|By Bill O'Brien, The Record-Eagle,
Traverse City, Mich.McClatchy-Tribune Regional News
May 15, 2012--TRAVERSE CITY -- One of the area's largest resorts is back in private hands after a nearly two-month-long bidding war over its ownership chain.
The Great Wolf Lodge along U.S. 31 in Garfield Township is a property of an affiliate of Apollo Global Management, a New York-based private equity firm that purchased the Great Wolf Resorts chain in an estimated deal of nearly $800 million finalized this month.
Apollo partner Scott Ross said the company expects "Great Wolf will prove to be a strong addition to the Apollo portfolio of investments," according to a statement. Local Great Wolf management didn't respond to a request for comment Monday.
The acquisition battle over the Great Wolf chain began in March when Apollo offered $5 per share for the company, a bid that upset some major stock holders for being too low. KSL Capital Partners, a Denver investment firm and a former owner of the Grand Traverse Resort & Spa in Acme, started a bidding war when it countered with a $6.25 per share offer in early April.

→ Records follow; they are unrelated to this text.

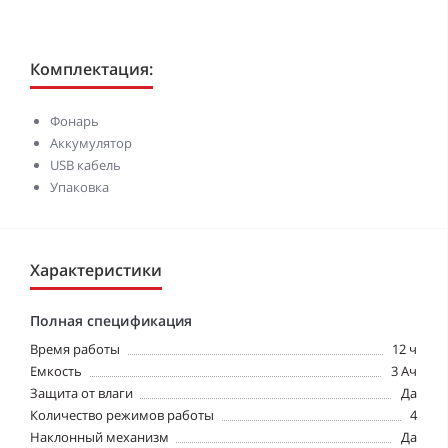
Комплектация:
Фонарь
Аккумулятор
USB кабель
Упаковка
Характеристики
Полная спецификация
Время работы
12 ч
Емкость
3 Ач
Защита от влаги
Да
Количество режимов работы
4
Наклонный механизм
Да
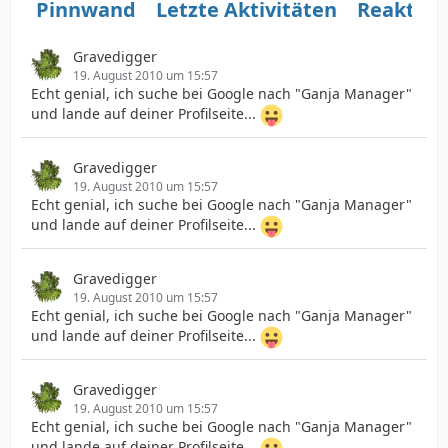
Pinnwand
Letzte Aktivitäten
Reaktio
Gravedigger
19. August 2010 um 15:57
Echt genial, ich suche bei Google nach "Ganja Manager"
und lande auf deiner Profilseite...
Gravedigger
19. August 2010 um 15:57
Echt genial, ich suche bei Google nach "Ganja Manager"
und lande auf deiner Profilseite...
Gravedigger
19. August 2010 um 15:57
Echt genial, ich suche bei Google nach "Ganja Manager"
und lande auf deiner Profilseite...
Gravedigger
19. August 2010 um 15:57
Echt genial, ich suche bei Google nach "Ganja Manager"
und lande auf deiner Profilseite...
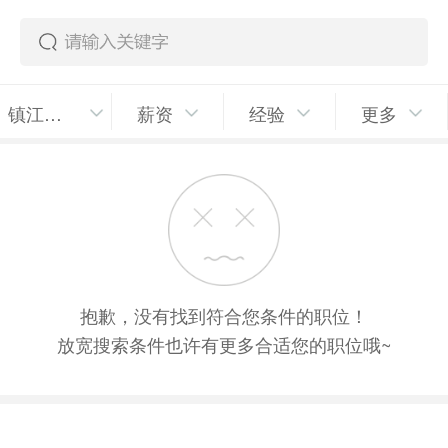
镇江高新区
薪资
经验
更多
抱歉，没有找到符合您条件的职位！
放宽搜索条件也许有更多合适您的职位哦~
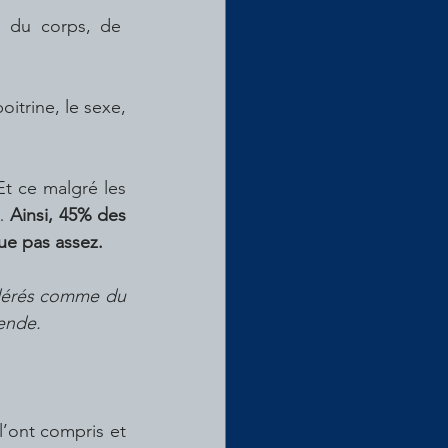
… 
Ainsi, 45% des 
que pas assez.
idérés comme du 
ende.
’ont compris et 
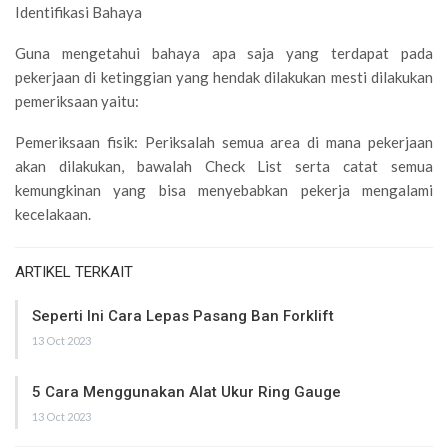
Identifikasi Bahaya
Guna mengetahui bahaya apa saja yang terdapat pada
pekerjaan di ketinggian yang hendak dilakukan mesti dilakukan
pemeriksaan yaitu:
Pemeriksaan fisik: Periksalah semua area di mana pekerjaan
akan dilakukan, bawalah Check List serta catat semua
kemungkinan yang bisa menyebabkan pekerja mengalami
kecelakaan.
ARTIKEL TERKAIT
Seperti Ini Cara Lepas Pasang Ban Forklift
13 Oct 2023
5 Cara Menggunakan Alat Ukur Ring Gauge
13 Oct 2023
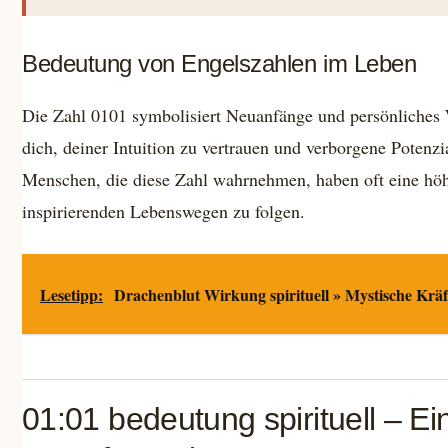
Bedeutung von Engelszahlen im Leben
Die Zahl 0101 symbolisiert Neuanfänge und persönliches
dich, deiner Intuition zu vertrauen und verborgene Potenzi
Menschen, die diese Zahl wahrnehmen, haben oft eine höh
inspirierenden Lebenswegen zu folgen.
Lesetipp:
Drachenblut Wirkung spirituell » Mystische Kräf
01:01 bedeutung spirituell – Ei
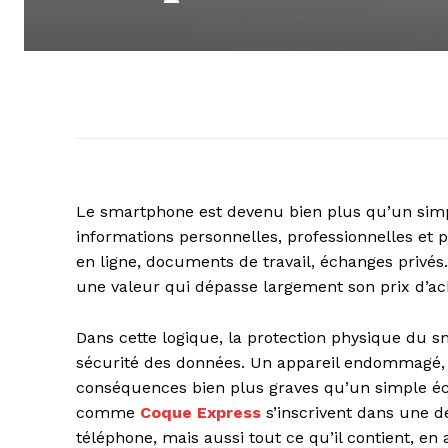
Le smartphone est devenu bien plus qu’un simpl
informations personnelles, professionnelles et 
en ligne, documents de travail, échanges privés
une valeur qui dépasse largement son prix d’ach
Dans cette logique, la protection physique du s
sécurité des données. Un appareil endommagé, i
conséquences bien plus graves qu’un simple écr
comme
Coque Express
s’inscrivent dans une d
téléphone, mais aussi tout ce qu’il contient,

Apollo then raised its offer to $6.75 per share, and KSL came back at $7 which Apollo matched. KSL countered again at $7.25 per share before Apollo responded April 20 with a $7.85 per share offer. KSL said it wouldn't make any more bids and Apollo's acquisition was confirmed May 4.
Great Wolf's stock price surged during the bidding effort. It traded around $4.20 per share before the initial Apollo bid, but shot up to more than $8 in late April.

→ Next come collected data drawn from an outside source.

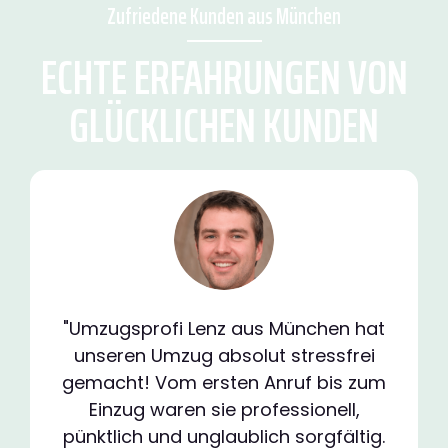
Zufriedene Kunden aus München
ECHTE ERFAHRUNGEN VON
GLÜCKLICHEN KUNDEN
"Umzugsprofi Lenz aus München hat
unseren Umzug absolut stressfrei
gemacht! Vom ersten Anruf bis zum
Einzug waren sie professionell,
pünktlich und unglaublich sorgfältig.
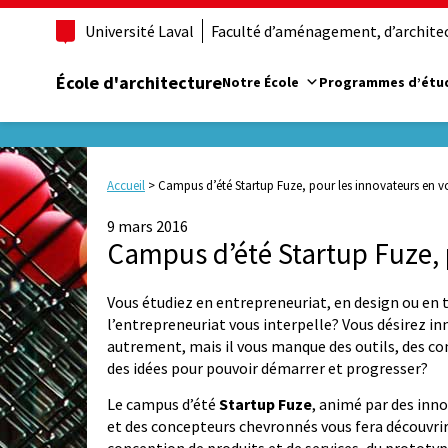
Université Laval
Faculté d’aménagement, d’architect
École d'architecture
Notre École
Programmes d’étu
Accueil
>
Campus d’été Startup Fuze, pour les innovateurs en v
9 mars 2016
Campus d’été Startup Fuze, 
Vous étudiez en entrepreneuriat, en design ou en t
l’entrepreneuriat vous interpelle? Vous désirez inn
autrement, mais il vous manque des outils, des co
des idées pour pouvoir démarrer et progresser?
Le campus d’été
Startup Fuze
, animé par des inn
et des concepteurs chevronnés vous fera découvrir l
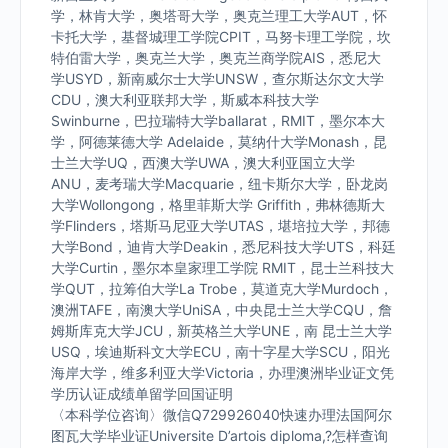
学，林肯大学，奥塔哥大学，奥克兰理工大学AUT，怀
卡托大学，基督城理工学院CPIT，马努卡理工学院，坎
特伯雷大学，奥克兰大学，奥克兰商学院AIS，悉尼大
学USYD，新南威尔士大学UNSW，查尔斯达尔文大学
CDU，澳大利亚联邦大学，斯威本科技大学
Swinburne，巴拉瑞特大学ballarat，RMIT，墨尔本大
学，阿德莱德大学 Adelaide，莫纳什大学Monash，昆
士兰大学UQ，西澳大学UWA，澳大利亚国立大学
ANU，麦考瑞大学Macquarie，纽卡斯尔大学，卧龙岗
大学Wollongong，格里菲斯大学 Griffith，弗林德斯大
学Flinders，塔斯马尼亚大学UTAS，堪培拉大学，邦德
大学Bond，迪肯大学Deakin，悉尼科技大学UTS，科廷
大学Curtin，墨尔本皇家理工学院 RMIT，昆士兰科技大
学QUT，拉筹伯大学La Trobe，莫道克大学Murdoch，
澳洲TAFE，南澳大学UniSA，中央昆士兰大学CQU，詹
姆斯库克大学JCU，新英格兰大学UNE，南 昆士兰大学
USQ，埃迪斯科文大学ECU，南十字星大学SCU，阳光
海岸大学，维多利亚大学Victoria，办理澳洲毕业证文凭
学历认证成绩单留学回国证明
〈本科学位咨询〉微信Q729926040快速办理法国阿尔
图瓦大学毕业证Universite D’artois diploma,?怎样查询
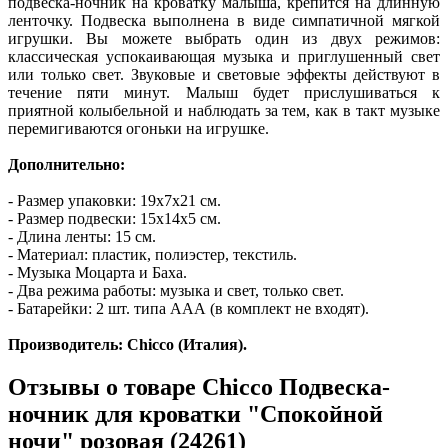
подвеска-ночник на кроватку малыша, крепится на длинную
ленточку. Подвеска выполнена в виде симпатичной мягкой
игрушки. Вы можете выбрать один из двух режимов:
классическая успокаивающая музыка и приглушенный свет
или только свет. Звуковые и световые эффекты действуют в
течение пяти минут. Малыш будет прислушиваться к
приятной колыбельной и наблюдать за тем, как в такт музыке
перемигиваются огоньки на игрушке.
Дополнительно:
- Размер упаковки: 19х7х21 см.
- Размер подвески: 15х14x5 см.
- Длина ленты: 15 см.
- Материал: пластик, полиэстер, текстиль.
- Музыка Моцарта и Баха.
- Два режима работы: музыка и свет, только свет.
- Батарейки: 2 шт. типа ААА (в комплект не входят).
Производитель: Chicco (Италия).
Отзывы о товаре
Chicco Подвеска-
ночник для кроватки "Спокойной
ночи" розовая (24261)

Great Wolf's stock listing was removed from the NASDAQ exchange following its acquisition by Apollo, which manages more than $75 billion world-wide in private equity, credit-based capital markets and real estate funds. Great Wolf had been publicly traded since late 2004. It was once worth close to $24 per share before poor earnings and the recession sent its stock price tumbling. It traded as low as $2.10 per share in the past year.

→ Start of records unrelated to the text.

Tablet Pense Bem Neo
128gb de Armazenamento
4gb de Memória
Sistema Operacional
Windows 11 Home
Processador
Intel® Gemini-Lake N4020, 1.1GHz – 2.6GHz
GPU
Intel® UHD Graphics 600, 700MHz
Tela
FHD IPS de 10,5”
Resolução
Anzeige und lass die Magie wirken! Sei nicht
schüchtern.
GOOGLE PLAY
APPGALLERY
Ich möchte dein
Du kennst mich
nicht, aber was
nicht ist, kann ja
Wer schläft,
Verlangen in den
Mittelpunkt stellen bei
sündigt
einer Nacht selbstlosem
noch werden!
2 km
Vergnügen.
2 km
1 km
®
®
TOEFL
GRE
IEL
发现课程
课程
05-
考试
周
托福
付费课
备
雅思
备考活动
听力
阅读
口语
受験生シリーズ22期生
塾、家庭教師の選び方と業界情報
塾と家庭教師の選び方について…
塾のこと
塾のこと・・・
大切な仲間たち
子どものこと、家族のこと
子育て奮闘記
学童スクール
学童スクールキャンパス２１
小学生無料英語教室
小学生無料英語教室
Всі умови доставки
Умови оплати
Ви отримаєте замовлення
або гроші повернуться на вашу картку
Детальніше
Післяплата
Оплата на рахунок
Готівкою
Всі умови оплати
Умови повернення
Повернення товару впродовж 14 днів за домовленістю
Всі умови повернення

Local tourism officials don't expect the ownership change to have a significant short-term impact on local resort operations. Brad Van Dommelen, president of the Traverse City Convention & Visitors Bureau, anticipates business as usual for now at the lodge and said new ownership could bring more investment to the water park chain.
"I think Apollo could have some opportunities for Great Wolf," he said. "Financing hotel projects isn't an easy thing right now."
Great Wolf is based in Madison, Wis. and opened the 280-room Great Wolf Lodge in Traverse City in 2003. It's the largest indoor water park chain in North America and operates 10 other resorts in the U.S. and Canada. Other properties are in Wisconsin Dells, Wis.; Sandusky, Ohio; Kansas City, Kan.; Williamsburg, Va.; the Pocono Mountains, Pa.; Mason, Ohio; Grapevine, Texas; Grand Mound, Wash.; and Concord, N.C. It also has a lodge in Niagara Falls, Ontario.